SUPPLIED DATA
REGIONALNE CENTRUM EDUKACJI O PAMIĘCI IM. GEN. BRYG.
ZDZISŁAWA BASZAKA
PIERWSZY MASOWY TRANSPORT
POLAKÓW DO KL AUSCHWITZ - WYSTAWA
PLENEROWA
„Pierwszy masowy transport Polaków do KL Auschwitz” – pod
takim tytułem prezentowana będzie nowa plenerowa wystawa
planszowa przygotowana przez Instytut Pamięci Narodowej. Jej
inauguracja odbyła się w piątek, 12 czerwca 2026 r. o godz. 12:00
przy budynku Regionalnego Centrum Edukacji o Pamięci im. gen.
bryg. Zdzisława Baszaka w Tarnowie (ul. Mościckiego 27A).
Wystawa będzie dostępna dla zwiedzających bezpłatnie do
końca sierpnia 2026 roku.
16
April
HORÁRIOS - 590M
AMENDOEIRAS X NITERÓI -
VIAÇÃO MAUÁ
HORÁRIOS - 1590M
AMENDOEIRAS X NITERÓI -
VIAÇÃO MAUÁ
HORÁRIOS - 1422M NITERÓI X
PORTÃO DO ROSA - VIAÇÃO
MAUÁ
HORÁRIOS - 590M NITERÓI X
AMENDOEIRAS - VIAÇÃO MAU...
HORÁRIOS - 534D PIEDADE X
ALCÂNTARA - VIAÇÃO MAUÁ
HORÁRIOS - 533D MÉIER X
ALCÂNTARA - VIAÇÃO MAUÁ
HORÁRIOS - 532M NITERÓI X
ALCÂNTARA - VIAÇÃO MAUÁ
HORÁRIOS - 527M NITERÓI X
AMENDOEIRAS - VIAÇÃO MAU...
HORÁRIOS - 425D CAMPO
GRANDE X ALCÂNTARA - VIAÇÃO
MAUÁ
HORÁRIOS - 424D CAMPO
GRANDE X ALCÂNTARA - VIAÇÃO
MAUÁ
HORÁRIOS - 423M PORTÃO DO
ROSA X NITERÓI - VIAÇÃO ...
* * *
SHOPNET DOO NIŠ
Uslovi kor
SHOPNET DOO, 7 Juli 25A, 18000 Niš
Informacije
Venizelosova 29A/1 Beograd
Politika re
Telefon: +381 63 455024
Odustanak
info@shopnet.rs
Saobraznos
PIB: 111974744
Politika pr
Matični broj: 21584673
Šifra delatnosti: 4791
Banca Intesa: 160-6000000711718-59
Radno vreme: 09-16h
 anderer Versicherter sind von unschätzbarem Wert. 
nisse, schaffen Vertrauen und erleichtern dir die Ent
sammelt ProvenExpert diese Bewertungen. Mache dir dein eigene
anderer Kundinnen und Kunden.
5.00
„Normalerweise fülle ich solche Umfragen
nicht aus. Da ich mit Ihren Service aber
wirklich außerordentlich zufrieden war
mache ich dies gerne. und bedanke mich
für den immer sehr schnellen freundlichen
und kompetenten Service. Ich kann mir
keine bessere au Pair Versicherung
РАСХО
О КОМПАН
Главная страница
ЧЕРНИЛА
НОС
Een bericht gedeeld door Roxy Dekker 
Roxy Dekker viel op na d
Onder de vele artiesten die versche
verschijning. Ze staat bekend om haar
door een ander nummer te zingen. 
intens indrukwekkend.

WHAT YOU WILL DO
In your answer, include only the lines above starting at the line that holds "keine bessere au Pair Versicherung" and ending at the line that holds "intens indrukwekkend.", copied exactly.

THE ANSWER
keine bessere au Pair Versicherung
РАСХО
О КОМПАН
Главная страница
ЧЕРНИЛА
НОС
Een bericht gedeeld door Roxy Dekker 
Roxy Dekker viel op na d
Onder de vele artiesten die versche
verschijning. Ze staat bekend om haar
door een ander nummer te zingen. 
intens indrukwekkend.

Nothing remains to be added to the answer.